▶ ASSIGNMENT: An exact copy of all the data is needed, with every picture left out.

▶ EXERCISE DATA:
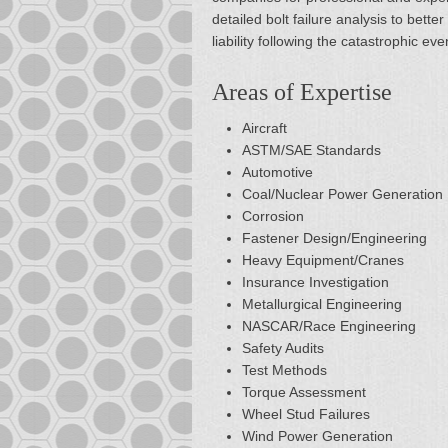
detailed bolt failure analysis to bet
liability following the catastrophic eve
Areas of Expertise
Aircraft
ASTM/SAE Standards
Automotive
Coal/Nuclear Power Generation
Corrosion
Fastener Design/Engineering
Heavy Equipment/Cranes
Insurance Investigation
Metallurgical Engineering
NASCAR/Race Engineering
Safety Audits
Test Methods
Torque Assessment
Wheel Stud Failures
Wind Power Generation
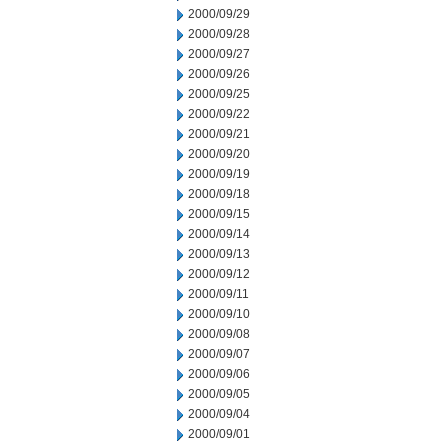
2000/09/29
2000/09/28
2000/09/27
2000/09/26
2000/09/25
2000/09/22
2000/09/21
2000/09/20
2000/09/19
2000/09/18
2000/09/15
2000/09/14
2000/09/13
2000/09/12
2000/09/11
2000/09/10
2000/09/08
2000/09/07
2000/09/06
2000/09/05
2000/09/04
2000/09/01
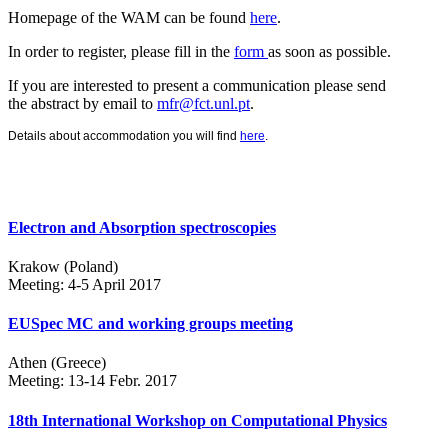
Homepage of the WAM can be found
here
.
In order to register, please fill in the
form
as soon as possible.
If you are interested to present a communication please send
the abstract by email to
mfr@fct.unl.pt
.
Details about accommodation you will find
here
.
Electron and Absorption spectroscopies
Krakow (Poland)
Meeting: 4-5 April 2017
EUSpec MC and working groups meeting
Athen (Greece)
Meeting: 13-14 Febr. 2017
18th International Workshop on Computational Physics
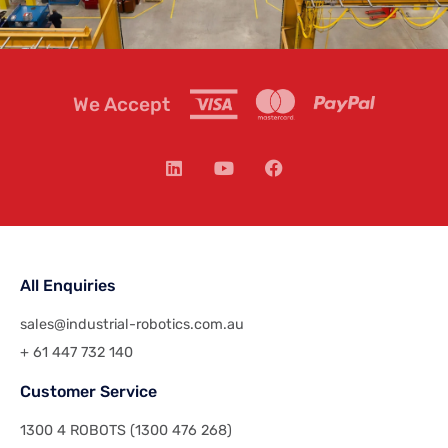
We Accept
All Enquiries
sales@industrial-robotics.com.au
+ 61 447 732 140
Customer Service
1300 4 ROBOTS (1300 476 268)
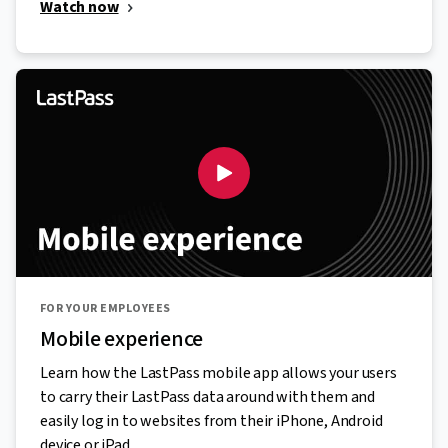
Watch now
FOR YOUR EMPLOYEES
Mobile experience
Learn how the LastPass mobile app allows your users
to carry their LastPass data around with them and
easily log in to websites from their iPhone, Android
device or iPad.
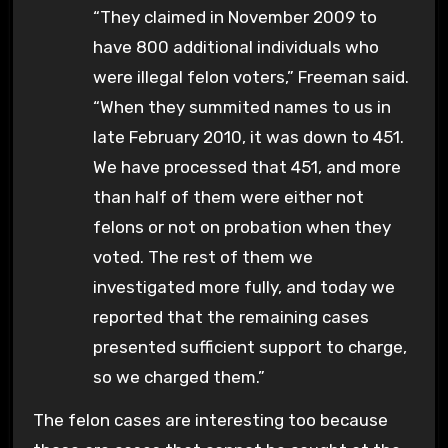
“They claimed in November 2009 to
have 800 additional individuals who
were illegal felon voters,” Freeman said.
“When they summited names to us in
late February 2010, it was down to 451.
We have processed that 451, and more
than half of them were either not
felons or not on probation when they
voted. The rest of them we
investigated more fully, and today we
reported that the remaining cases
presented sufficient support to charge,
so we charged them.”
The felon cases are interesting too because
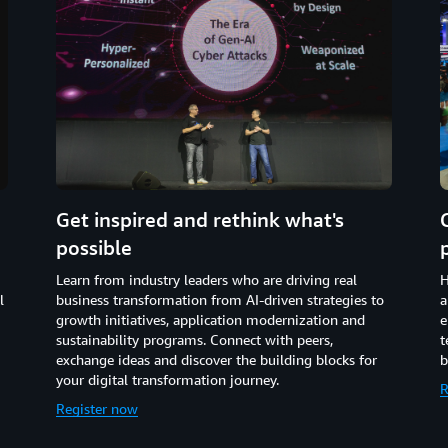
Get inspired and rethink what's
possible
Learn from industry leaders who are driving real
H
l
business transformation from AI-driven strategies to
a
growth initiatives, application modernization and
e
sustainability programs. Connect with peers,
t
exchange ideas and discover the building blocks for
b
your digital transformation journey.
R
Register now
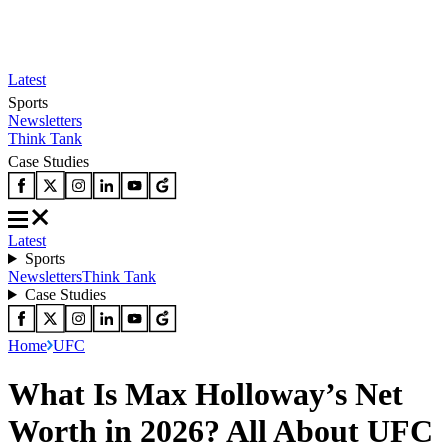
Latest
Sports
Newsletters
Think Tank
Case Studies
Latest
Sports
Newsletters
Think Tank
Case Studies
Home
UFC
What Is Max Holloway’s Net
Worth in 2026? All About UFC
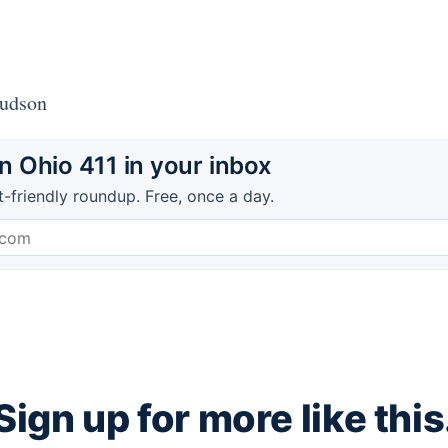
Hudson
 Ohio 411 in your inbox
t-friendly roundup. Free, once a day.
Sign up for more like this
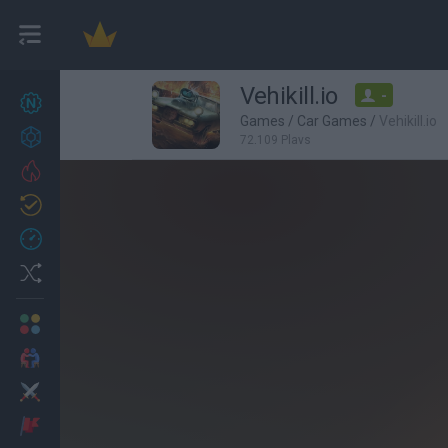
Vehikill.io
-
New games
27
Games
/
Car Games
/
Vehikill.io
Achievements
72,109 Plays
Trending
Updated
0
Recent
Random
Multiplayer
2 Players Games
Action
Adventure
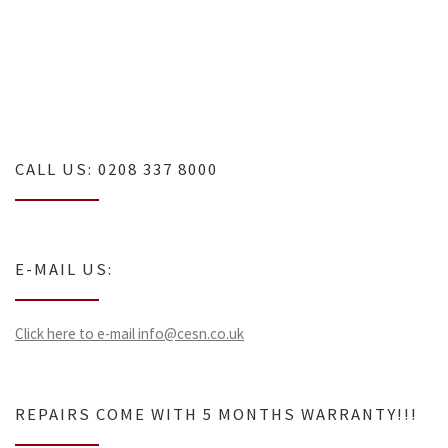
Tv repairs london
CALL US: 0208 337 8000
E-MAIL US:
Click here to e-mail info@cesn.co.uk
REPAIRS COME WITH 5 MONTHS WARRANTY!!!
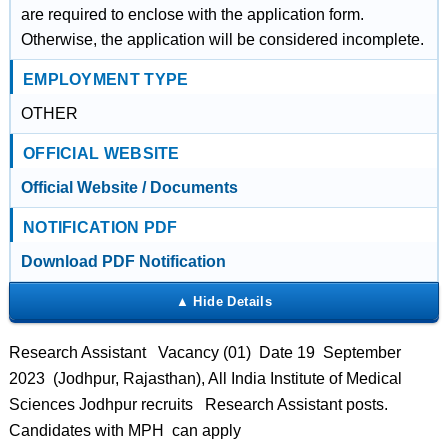
are required to enclose with the application form.
Otherwise, the application will be considered incomplete.
EMPLOYMENT TYPE
OTHER
OFFICIAL WEBSITE
Official Website / Documents
NOTIFICATION PDF
Download PDF Notification
Research Assistant Vacancy (01) Date 19 September
2023 (Jodhpur, Rajasthan), All India Institute of Medical
Sciences Jodhpur recruits Research Assistant posts.
Candidates with MPH can apply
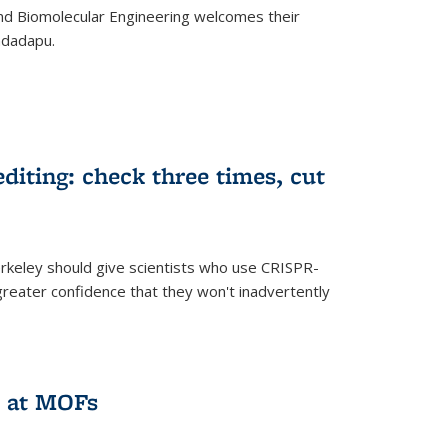
d Biomolecular Engineering welcomes their
ndadapu.
iting: check three times, cut
keley should give scientists who use CRISPR-
reater confidence that they won't inadvertently
 at MOFs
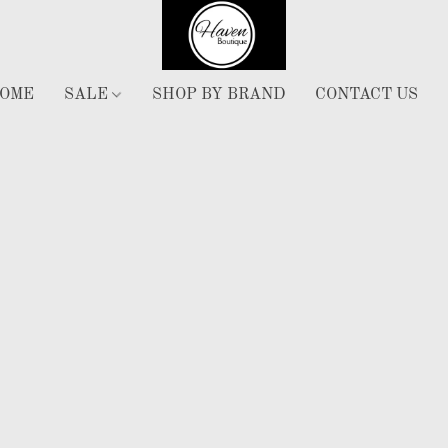
OME
SALE
SHOP BY BRAND
CONTACT US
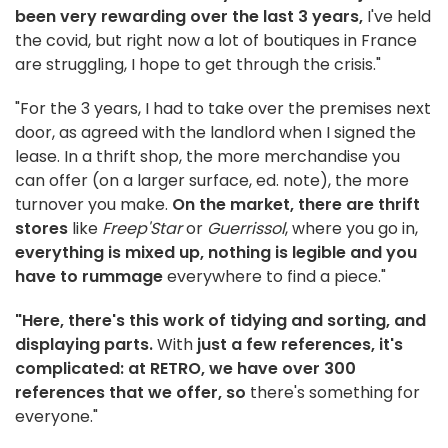
been very rewarding over the last 3 years,
I've held
the covid, but right now a lot of boutiques in France
are struggling, I hope to get through the crisis."
"For the 3 years, I had to take over the premises next
door, as agreed with the landlord when I signed the
lease. In a thrift shop, the more merchandise you
can offer (on a larger surface, ed. note), the more
turnover you make.
On the market, there are thrift
stores
like
Freep'Star
or
Guerrissol
, where you go in,
everything is mixed up, nothing is legible and you
have to rummage
everywhere to find a piece."
"Here, there's this work of tidying and sorting, and
displaying parts.
With
just a few references, it's
complicated: at RETRO, we have over 300
references that we offer, so
there's something for
everyone."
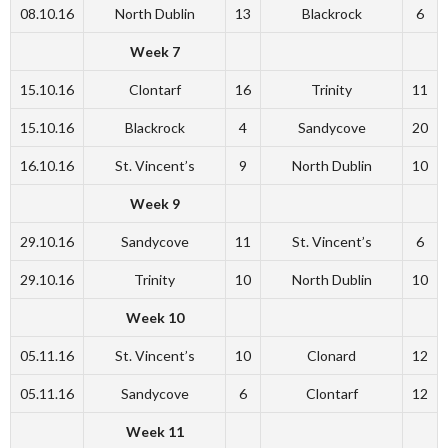
08.10.16
North Dublin
13
Blackrock
6
Week 7
15.10.16
Clontarf
16
Trinity
11
15.10.16
Blackrock
4
Sandycove
20
16.10.16
St. Vincent’s
9
North Dublin
10
Week 9
29.10.16
Sandycove
11
St. Vincent’s
6
29.10.16
Trinity
10
North Dublin
10
Week 10
05.11.16
St. Vincent’s
10
Clonard
12
05.11.16
Sandycove
6
Clontarf
12
Week 11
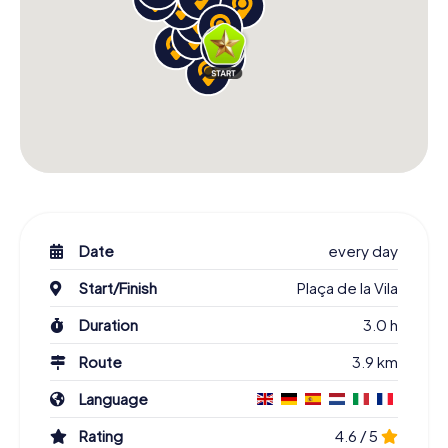
Date
every day
Start/Finish
Plaça de la Vila
Duration
3.0 h
Route
3.9 km
Language
Rating
4.6 / 5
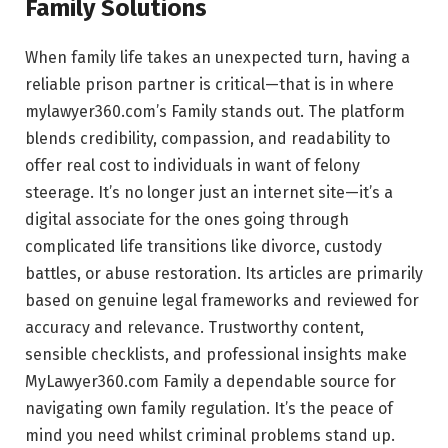
Family Solutions
When family life takes an unexpected turn, having a
reliable prison partner is critical—that is in where
mylawyer360.com’s Family stands out. The platform
blends credibility, compassion, and readability to
offer real cost to individuals in want of felony
steerage. It’s no longer just an internet site—it’s a
digital associate for the ones going through
complicated life transitions like divorce, custody
battles, or abuse restoration. Its articles are primarily
based on genuine legal frameworks and reviewed for
accuracy and relevance. Trustworthy content,
sensible checklists, and professional insights make
MyLawyer360.com Family a dependable source for
navigating own family regulation. It’s the peace of
mind you need whilst criminal problems stand up.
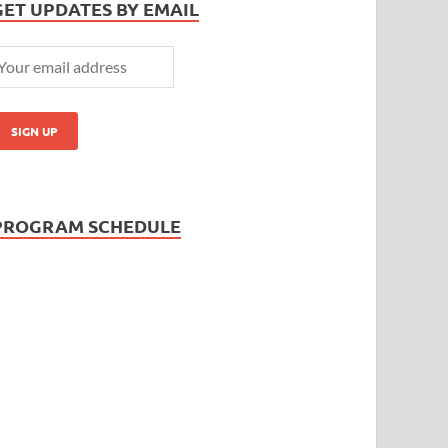
GET UPDATES BY EMAIL
PROGRAM SCHEDULE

▶ WRITTEN ANSWER:
detailed bolt failure analysis to bet
liability following the catastrophic eve
Areas of Expertise
Aircraft
ASTM/SAE Standards
Automotive
Coal/Nuclear Power Generation
Corrosion
Fastener Design/Engineering
Heavy Equipment/Cranes
Insurance Investigation
Metallurgical Engineering
NASCAR/Race Engineering
Safety Audits
Test Methods
Torque Assessment
Wheel Stud Failures
Wind Power Generation
2000/09/29
2000/09/28
2000/09/27
2000/09/26
2000/09/25
2000/09/22
2000/09/21
2000/09/20
2000/09/19
2000/09/18
2000/09/15
2000/09/14
2000/09/13
2000/09/12
2000/09/11
2000/09/10
2000/09/08
2000/09/07
2000/09/06
2000/09/05
2000/09/04
2000/09/01
Homepage of the WAM can be found
here
.
In order to register, please fill in the
form
as soon as possible.
If you are interested to present a communication please send
the abstract by email to
mfr@fct.unl.pt
.
Details about accommodation you will find
here
.
Electron and Absorption spectroscopies
Krakow (Poland)
Meeting: 4-5 April 2017
EUSpec MC and working groups meeting
Athen (Greece)
Meeting: 13-14 Febr. 2017
18th International Workshop on Computational Physics
We Accept
All Enquiries
sales@industrial-robotics.com.au
+ 61 447 732 140
Customer Service
1300 4 ROBOTS (1300 476 268)
Watch now
FOR YOUR EMPLOYEES
Mobile experience
Learn how the LastPass mobile app allows your users
to carry their LastPass data around with them and
easily log in to websites from their iPhone, Android
device or iPad.
“They claimed in November 2009 to
have 800 additional individuals who
were illegal felon voters,” Freeman said.
“When they summited names to us in
late February 2010, it was down to 451.
We have processed that 451, and more
than half of them were either not
felons or not on probation when they
voted. The rest of them we
investigated more fully, and today we
reported that the remaining cases
presented sufficient support to charge,
so we charged them.”
The felon cases are interesting too because
Get inspired and rethink what's
possible
Learn from industry leaders who are driving real
H
l
business transformation from AI-driven strategies to
a
growth initiatives, application modernization and
e
sustainability programs. Connect with peers,
t
exchange ideas and discover the building blocks for
b
your digital transformation journey.
R
Register now
Latest
Sports
Newsletters
Think Tank
Case Studies
Latest
Sports
Newsletters
Think Tank
Case Studies
Home
UFC
What Is Max Holloway’s Net
Worth in 2026? All About UFC
Hudson
 Ohio 411 in your inbox
t-friendly roundup. Free, once a day.
Sign up for more like this
Vehikill.io
-
New games
27
Games
/
Car Games
/
Vehikill.io
Achievements
72,109 Plays
Trending
Updated
0
Recent
Random
Multiplayer
2 Players Games
Action
Adventure
Tv repairs london
CALL US: 0208 337 8000
E-MAIL US:
Click here to e-mail info@cesn.co.uk
REPAIRS COME WITH 5 MONTHS WARRANTY!!!
are required to enclose with the application form.
Otherwise, the application will be considered incomplete.
EMPLOYMENT TYPE
OTHER
OFFICIAL WEBSITE
Official Website / Documents
NOTIFICATION PDF
Download PDF Notification
Research Assistant Vacancy (01) Date 19 September
2023 (Jodhpur, Rajasthan), All India Institute of Medical
Sciences Jodhpur recruits Research Assistant posts.
Candidates with MPH can apply
d Biomolecular Engineering welcomes their
ndadapu.
iting: check three times, cut
keley should give scientists who use CRISPR-
reater confidence that they won't inadvertently
 at MOFs
OME
SALE
SHOP BY BRAND
CONTACT US
been very rewarding over the last 3 years,
I've held
the covid, but right now a lot of boutiques in France
are struggling, I hope to get through the crisis."
"For the 3 years, I had to take over the premises next
door, as agreed with the landlord when I signed the
lease. In a thrift shop, the more merchandise you
can offer (on a larger surface, ed. note), the more
turnover you make.
On the market, there are thrift
stores
like
Freep'Star
or
Guerrissol
, where you go in,
everything is mixed up, nothing is legible and you
have to rummage
everywhere to find a piece."
"Here, there's this work of tidying and sorting, and
displaying parts.
With
just a few references, it's
complicated: at RETRO, we have over 300
references that we offer, so
there's something for
everyone."
08.10.16
North Dublin
13
Blackrock
6
Week 7
15.10.16
Clontarf
16
Trinity
11
15.10.16
Blackrock
4
Sandycove
20
16.10.16
St. Vincent’s
9
North Dublin
10
Week 9
29.10.16
Sandycove
11
St. Vincent’s
6
29.10.16
Trinity
10
North Dublin
10
Week 10
05.11.16
St. Vincent’s
10
Clonard
12
05.11.16
Sandycove
6
Clontarf
12
Week 11
Date
every day
Start/Finish
Plaça de la Vila
Duration
3.0 h
Route
3.9 km
Language
Rating
4.6 / 5
Family Solutions
When family life takes an unexpected turn, having a
reliable prison partner is critical—that is in where
mylawyer360.com’s Family stands out. The platform
blends credibility, compassion, and readability to
offer real cost to individuals in want of felony
steerage. It’s no longer just an internet site—it’s a
digital associate for the ones going through
complicated life transitions like divorce, custody
battles, or abuse restoration. Its articles are primarily
based on genuine legal frameworks and reviewed for
accuracy and relevance. Trustworthy content,
sensible checklists, and professional insights make
MyLawyer360.com Family a dependable source for
navigating own family regulation. It’s the peace of
mind you need whilst criminal problems stand up.
GET UPDATES BY EMAIL
PROGRAM SCHEDULE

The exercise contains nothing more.